Stored items

··········

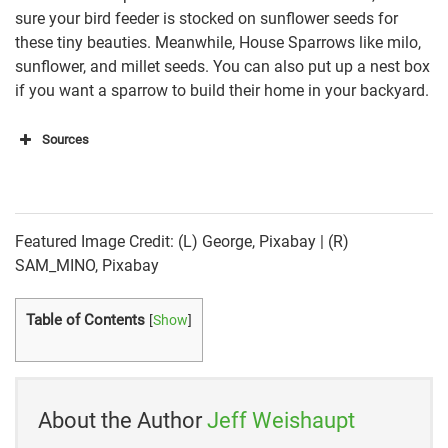
sure your bird feeder is stocked on sunflower seeds for
these tiny beauties. Meanwhile, House Sparrows like milo,
sunflower, and millet seeds. You can also put up a nest box
if you want a sparrow to build their home in your backyard.
Sources
https://www.allaboutbirds.org/guide/House_Finch/id
https://sciencing.com/differentiate-between-male-
female-sparrow-8272168.html
Featured Image Credit: (L) George, Pixabay | (R)
SAM_MINO, Pixabay
https://www.birdwatchingdaily.com/birds/david-
sibleys-id-toolkit/differentiate-finches-sparrows/
Table of Contents
[
Show
]
https://www.allaboutbirds.org/guide/House_Sparrow
/id
https://www.allaboutbirds.org/guide/House_Sparrow
About the Author
Jeff Weishaupt
/overview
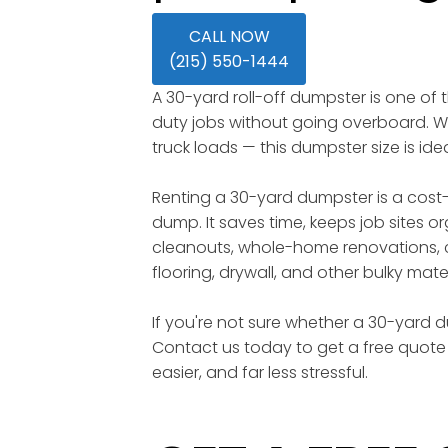
CALL NOW
(215) 550-1444
A 30-yard roll-off dumpster is one of
duty jobs without going overboard. Wi
truck loads — this dumpster size is id
Renting a 30-yard dumpster is a cost-
dump. It saves time, keeps job sites o
cleanouts, whole-home renovations, c
flooring, drywall, and other bulky mater
If you're not sure whether a 30-yard du
Contact us today to get a free quote 
easier, and far less stressful.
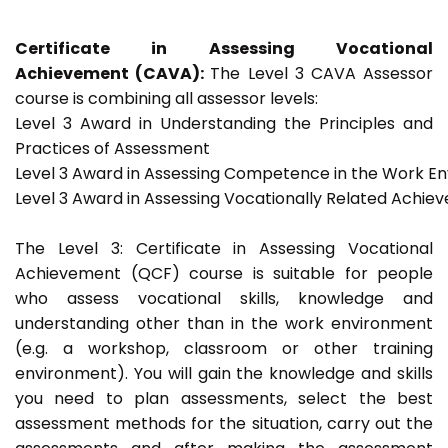
Certificate in Assessing Vocational
Achievement (CAVA):
The Level 3 CAVA Assessor
course is combining all assessor levels:
Level 3 Award in Understanding the Principles and
Practices of Assessment
Level 3 Award in Assessing Competence in the Work E
Level 3 Award in Assessing Vocationally Related Achie
The Level 3: Certificate in Assessing Vocational
Achievement (QCF) course is suitable for people
who assess vocational skills, knowledge and
understanding other than in the work environment
(e.g. a workshop, classroom or other training
environment). You will gain the knowledge and skills
you need to plan assessments, select the best
assessment methods for the situation, carry out the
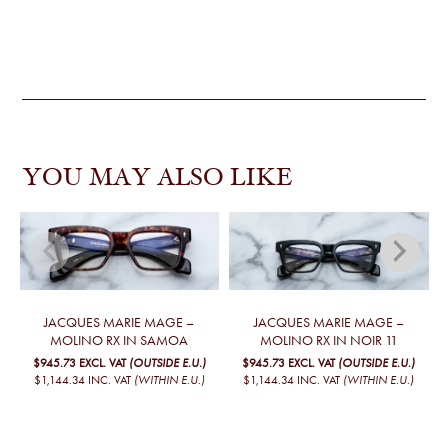
YOU MAY ALSO LIKE
JACQUES MARIE MAGE –
JACQUES MARIE MAGE –
MOLINO RX IN SAMOA
MOLINO RX IN NOIR 11
$945.73
EXCL. VAT
(OUTSIDE E.U.)
$945.73
EXCL. VAT
(OUTSIDE E.U.)
$1,144.34
INC. VAT
(WITHIN E.U.)
$1,144.34
INC. VAT
(WITHIN E.U.)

··········

> **Assignment**
Check each line in the records for the word "Award" and say how many have it, with nothing else.

> **Task response**
3